• _WHAT THE TASK ASKS_
Would you print all of the entries exactly, please, but without their pictures?

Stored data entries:
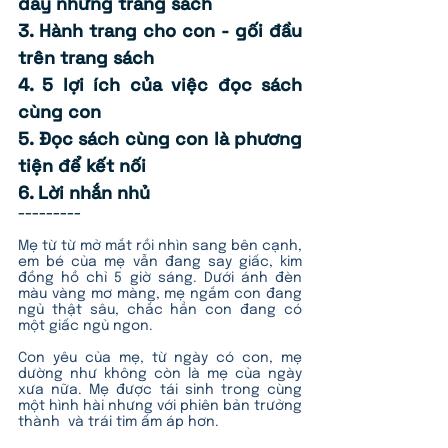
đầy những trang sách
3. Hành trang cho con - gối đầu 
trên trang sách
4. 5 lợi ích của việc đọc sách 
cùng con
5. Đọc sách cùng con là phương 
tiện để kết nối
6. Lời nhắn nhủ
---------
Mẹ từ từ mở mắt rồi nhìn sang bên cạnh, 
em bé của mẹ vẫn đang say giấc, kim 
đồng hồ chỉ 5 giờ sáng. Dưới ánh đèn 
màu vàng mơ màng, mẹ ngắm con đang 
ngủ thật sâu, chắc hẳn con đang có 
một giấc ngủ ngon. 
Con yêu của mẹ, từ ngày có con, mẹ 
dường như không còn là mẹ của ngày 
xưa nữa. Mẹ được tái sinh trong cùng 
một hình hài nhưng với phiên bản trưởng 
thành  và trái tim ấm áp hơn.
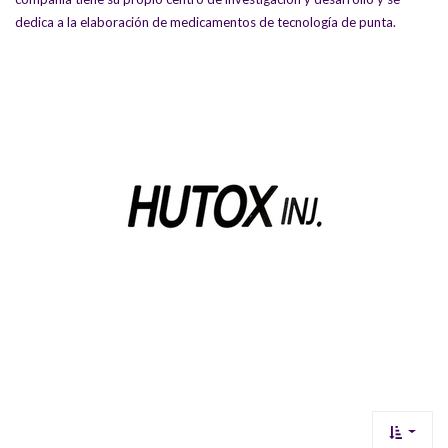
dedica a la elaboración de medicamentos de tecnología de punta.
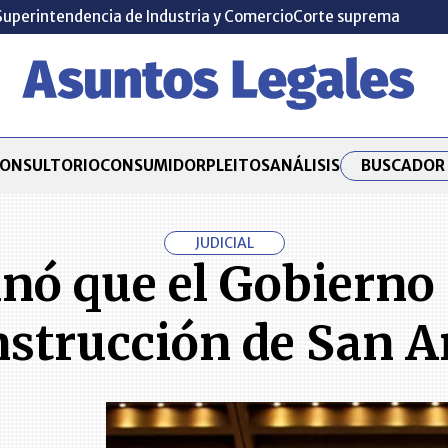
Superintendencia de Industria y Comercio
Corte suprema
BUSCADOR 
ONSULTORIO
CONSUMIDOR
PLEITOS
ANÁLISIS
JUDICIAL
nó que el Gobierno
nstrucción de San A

• _WRITTEN REPLY_
đầy những trang sách
3. Hành trang cho con - gối đầu 
trên trang sách
4. 5 lợi ích của việc đọc sách 
cùng con
5. Đọc sách cùng con là phương 
tiện để kết nối
6. Lời nhắn nhủ
---------
Mẹ từ từ mở mắt rồi nhìn sang bên cạnh, 
em bé của mẹ vẫn đang say giấc, kim 
đồng hồ chỉ 5 giờ sáng. Dưới ánh đèn 
màu vàng mơ màng, mẹ ngắm con đang 
ngủ thật sâu, chắc hẳn con đang có 
một giấc ngủ ngon. 
Con yêu của mẹ, từ ngày có con, mẹ 
dường như không còn là mẹ của ngày 
xưa nữa. Mẹ được tái sinh trong cùng 
một hình hài nhưng với phiên bản trưởng 
thành  và trái tim ấm áp hơn.
dedica a la elaboración de medicamentos de tecnología de punta.
Superintendencia de Industria y Comercio
Corte suprema
BUSCADOR 
ONSULTORIO
CONSUMIDOR
PLEITOS
ANÁLISIS
JUDICIAL
nó que el Gobierno
nstrucción de San A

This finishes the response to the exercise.